**MATERIAL SUPPLIED:**
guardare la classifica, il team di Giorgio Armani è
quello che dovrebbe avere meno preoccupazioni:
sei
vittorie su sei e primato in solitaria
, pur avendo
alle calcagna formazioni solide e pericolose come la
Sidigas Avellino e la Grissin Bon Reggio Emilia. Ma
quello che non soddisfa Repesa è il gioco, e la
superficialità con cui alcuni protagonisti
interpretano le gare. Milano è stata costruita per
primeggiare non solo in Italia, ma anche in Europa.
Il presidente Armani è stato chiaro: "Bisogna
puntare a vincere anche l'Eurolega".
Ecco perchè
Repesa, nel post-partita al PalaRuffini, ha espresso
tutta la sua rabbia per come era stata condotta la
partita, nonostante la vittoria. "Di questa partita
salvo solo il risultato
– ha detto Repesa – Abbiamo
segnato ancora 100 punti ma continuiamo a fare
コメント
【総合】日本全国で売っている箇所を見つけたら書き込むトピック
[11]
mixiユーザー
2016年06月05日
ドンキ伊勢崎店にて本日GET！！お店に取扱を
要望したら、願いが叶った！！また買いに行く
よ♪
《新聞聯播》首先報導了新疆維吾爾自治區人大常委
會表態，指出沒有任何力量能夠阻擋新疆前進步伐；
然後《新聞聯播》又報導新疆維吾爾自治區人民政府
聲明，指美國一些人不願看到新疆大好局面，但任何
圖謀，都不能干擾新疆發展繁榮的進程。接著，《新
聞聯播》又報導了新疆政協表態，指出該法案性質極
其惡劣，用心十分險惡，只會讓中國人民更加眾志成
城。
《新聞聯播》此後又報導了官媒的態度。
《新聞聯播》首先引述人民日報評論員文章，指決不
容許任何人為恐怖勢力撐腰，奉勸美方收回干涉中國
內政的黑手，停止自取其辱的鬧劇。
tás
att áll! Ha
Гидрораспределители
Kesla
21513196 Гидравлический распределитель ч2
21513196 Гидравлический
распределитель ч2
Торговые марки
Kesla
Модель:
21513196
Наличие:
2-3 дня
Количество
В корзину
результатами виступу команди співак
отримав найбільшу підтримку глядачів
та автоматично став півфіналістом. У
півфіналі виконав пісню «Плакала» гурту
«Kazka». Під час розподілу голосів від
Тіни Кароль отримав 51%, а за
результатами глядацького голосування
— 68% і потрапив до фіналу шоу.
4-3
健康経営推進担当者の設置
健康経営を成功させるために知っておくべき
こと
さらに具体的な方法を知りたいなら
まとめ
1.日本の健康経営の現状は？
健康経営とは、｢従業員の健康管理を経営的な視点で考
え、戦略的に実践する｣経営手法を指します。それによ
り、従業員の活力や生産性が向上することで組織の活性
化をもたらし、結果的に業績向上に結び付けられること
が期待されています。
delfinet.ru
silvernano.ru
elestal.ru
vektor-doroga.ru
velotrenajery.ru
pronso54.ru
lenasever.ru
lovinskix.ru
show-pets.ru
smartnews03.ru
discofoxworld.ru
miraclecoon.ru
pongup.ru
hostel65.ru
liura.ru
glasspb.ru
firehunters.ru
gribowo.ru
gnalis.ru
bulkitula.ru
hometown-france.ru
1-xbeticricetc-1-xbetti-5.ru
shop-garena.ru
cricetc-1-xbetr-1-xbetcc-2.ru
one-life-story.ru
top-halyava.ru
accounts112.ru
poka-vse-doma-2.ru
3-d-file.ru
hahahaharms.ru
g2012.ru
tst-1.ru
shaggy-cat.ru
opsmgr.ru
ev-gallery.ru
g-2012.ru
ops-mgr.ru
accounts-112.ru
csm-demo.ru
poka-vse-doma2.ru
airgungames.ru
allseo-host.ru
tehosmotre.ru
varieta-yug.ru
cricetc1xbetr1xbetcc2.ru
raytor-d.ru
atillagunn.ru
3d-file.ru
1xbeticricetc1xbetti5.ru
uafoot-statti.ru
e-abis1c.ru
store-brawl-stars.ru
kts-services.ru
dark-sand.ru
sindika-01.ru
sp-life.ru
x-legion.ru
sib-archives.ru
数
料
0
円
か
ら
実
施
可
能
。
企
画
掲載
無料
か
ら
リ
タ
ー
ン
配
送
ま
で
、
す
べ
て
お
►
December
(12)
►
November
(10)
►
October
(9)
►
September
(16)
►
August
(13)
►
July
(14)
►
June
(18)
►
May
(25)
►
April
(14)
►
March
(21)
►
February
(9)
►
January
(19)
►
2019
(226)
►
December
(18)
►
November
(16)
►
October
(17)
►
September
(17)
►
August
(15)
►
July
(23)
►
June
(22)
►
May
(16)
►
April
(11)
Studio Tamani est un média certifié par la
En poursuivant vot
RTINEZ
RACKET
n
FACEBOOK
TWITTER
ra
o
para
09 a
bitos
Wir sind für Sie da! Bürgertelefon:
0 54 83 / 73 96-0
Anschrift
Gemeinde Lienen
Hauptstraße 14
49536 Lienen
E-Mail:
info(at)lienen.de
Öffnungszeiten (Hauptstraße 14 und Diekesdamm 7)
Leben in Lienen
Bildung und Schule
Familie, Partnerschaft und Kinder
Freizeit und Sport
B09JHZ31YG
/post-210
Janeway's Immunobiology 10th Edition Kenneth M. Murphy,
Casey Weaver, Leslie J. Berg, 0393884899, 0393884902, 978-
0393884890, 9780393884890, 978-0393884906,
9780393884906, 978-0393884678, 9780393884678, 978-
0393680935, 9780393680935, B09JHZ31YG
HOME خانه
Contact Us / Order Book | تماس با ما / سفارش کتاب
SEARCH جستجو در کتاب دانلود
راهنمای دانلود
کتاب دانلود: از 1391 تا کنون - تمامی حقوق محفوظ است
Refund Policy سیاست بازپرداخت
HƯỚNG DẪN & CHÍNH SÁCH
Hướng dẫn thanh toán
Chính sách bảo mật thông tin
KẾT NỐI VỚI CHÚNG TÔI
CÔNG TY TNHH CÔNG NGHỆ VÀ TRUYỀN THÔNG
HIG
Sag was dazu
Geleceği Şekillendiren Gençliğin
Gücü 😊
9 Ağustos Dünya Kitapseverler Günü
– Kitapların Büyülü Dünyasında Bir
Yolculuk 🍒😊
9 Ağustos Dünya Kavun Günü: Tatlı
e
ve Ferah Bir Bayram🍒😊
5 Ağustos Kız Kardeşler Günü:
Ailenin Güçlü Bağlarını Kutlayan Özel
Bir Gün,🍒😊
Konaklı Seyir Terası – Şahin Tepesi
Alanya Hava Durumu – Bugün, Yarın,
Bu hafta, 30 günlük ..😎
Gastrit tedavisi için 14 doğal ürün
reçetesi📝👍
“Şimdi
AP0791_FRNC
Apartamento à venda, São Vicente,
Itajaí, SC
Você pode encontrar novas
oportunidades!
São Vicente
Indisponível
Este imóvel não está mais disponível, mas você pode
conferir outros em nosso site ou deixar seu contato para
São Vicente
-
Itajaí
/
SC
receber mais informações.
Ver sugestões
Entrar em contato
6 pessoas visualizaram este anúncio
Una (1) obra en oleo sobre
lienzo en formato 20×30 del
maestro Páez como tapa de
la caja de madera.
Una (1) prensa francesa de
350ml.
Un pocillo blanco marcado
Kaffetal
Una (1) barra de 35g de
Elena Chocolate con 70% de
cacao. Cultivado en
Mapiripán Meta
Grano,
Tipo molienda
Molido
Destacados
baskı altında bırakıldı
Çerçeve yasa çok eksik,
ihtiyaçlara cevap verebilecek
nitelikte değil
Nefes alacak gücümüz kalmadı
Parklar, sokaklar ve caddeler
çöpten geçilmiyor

**ASSIGNMENT:** Your answer must be the data above, copied exactly from its first line through the line containing "firehunters.ru", and nothing more.

**RESULT OF THE EXERCISE:**
guardare la classifica, il team di Giorgio Armani è
quello che dovrebbe avere meno preoccupazioni:
sei
vittorie su sei e primato in solitaria
, pur avendo
alle calcagna formazioni solide e pericolose come la
Sidigas Avellino e la Grissin Bon Reggio Emilia. Ma
quello che non soddisfa Repesa è il gioco, e la
superficialità con cui alcuni protagonisti
interpretano le gare. Milano è stata costruita per
primeggiare non solo in Italia, ma anche in Europa.
Il presidente Armani è stato chiaro: "Bisogna
puntare a vincere anche l'Eurolega".
Ecco perchè
Repesa, nel post-partita al PalaRuffini, ha espresso
tutta la sua rabbia per come era stata condotta la
partita, nonostante la vittoria. "Di questa partita
salvo solo il risultato
– ha detto Repesa – Abbiamo
segnato ancora 100 punti ma continuiamo a fare
コメント
【総合】日本全国で売っている箇所を見つけたら書き込むトピック
[11]
mixiユーザー
2016年06月05日
ドンキ伊勢崎店にて本日GET！！お店に取扱を
要望したら、願いが叶った！！また買いに行く
よ♪
《新聞聯播》首先報導了新疆維吾爾自治區人大常委
會表態，指出沒有任何力量能夠阻擋新疆前進步伐；
然後《新聞聯播》又報導新疆維吾爾自治區人民政府
聲明，指美國一些人不願看到新疆大好局面，但任何
圖謀，都不能干擾新疆發展繁榮的進程。接著，《新
聞聯播》又報導了新疆政協表態，指出該法案性質極
其惡劣，用心十分險惡，只會讓中國人民更加眾志成
城。
《新聞聯播》此後又報導了官媒的態度。
《新聞聯播》首先引述人民日報評論員文章，指決不
容許任何人為恐怖勢力撐腰，奉勸美方收回干涉中國
內政的黑手，停止自取其辱的鬧劇。
tás
att áll! Ha
Гидрораспределители
Kesla
21513196 Гидравлический распределитель ч2
21513196 Гидравлический
распределитель ч2
Торговые марки
Kesla
Модель:
21513196
Наличие:
2-3 дня
Количество
В корзину
результатами виступу команди співак
отримав найбільшу підтримку глядачів
та автоматично став півфіналістом. У
півфіналі виконав пісню «Плакала» гурту
«Kazka». Під час розподілу голосів від
Тіни Кароль отримав 51%, а за
результатами глядацького голосування
— 68% і потрапив до фіналу шоу.
4-3
健康経営推進担当者の設置
健康経営を成功させるために知っておくべき
こと
さらに具体的な方法を知りたいなら
まとめ
1.日本の健康経営の現状は？
健康経営とは、｢従業員の健康管理を経営的な視点で考
え、戦略的に実践する｣経営手法を指します。それによ
り、従業員の活力や生産性が向上することで組織の活性
化をもたらし、結果的に業績向上に結び付けられること
が期待されています。
delfinet.ru
silvernano.ru
elestal.ru
vektor-doroga.ru
velotrenajery.ru
pronso54.ru
lenasever.ru
lovinskix.ru
show-pets.ru
smartnews03.ru
discofoxworld.ru
miraclecoon.ru
pongup.ru
hostel65.ru
liura.ru
glasspb.ru
firehunters.ru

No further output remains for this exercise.